Brief >>
Give the data again exactly as it appears, excluding any pictures.

Data >>
= = = = = = =
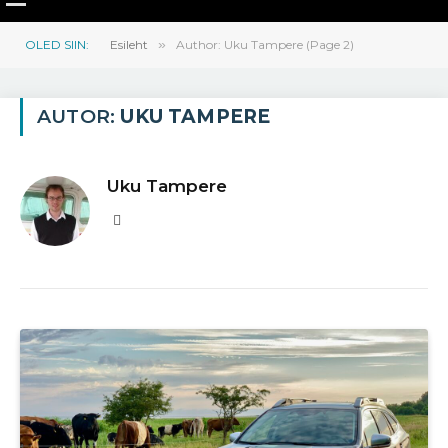
OLED SIIN:
Esileht
»
Author: Uku Tampere (Page 2)
AUTOR:
UKU TAMPERE
Uku Tampere
Website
= = = = = = =
Result of this task >>
OLED SIIN:
Esileht
»
Author: Uku Tampere (Page 2)
AUTOR:
UKU TAMPERE
Uku Tampere
Website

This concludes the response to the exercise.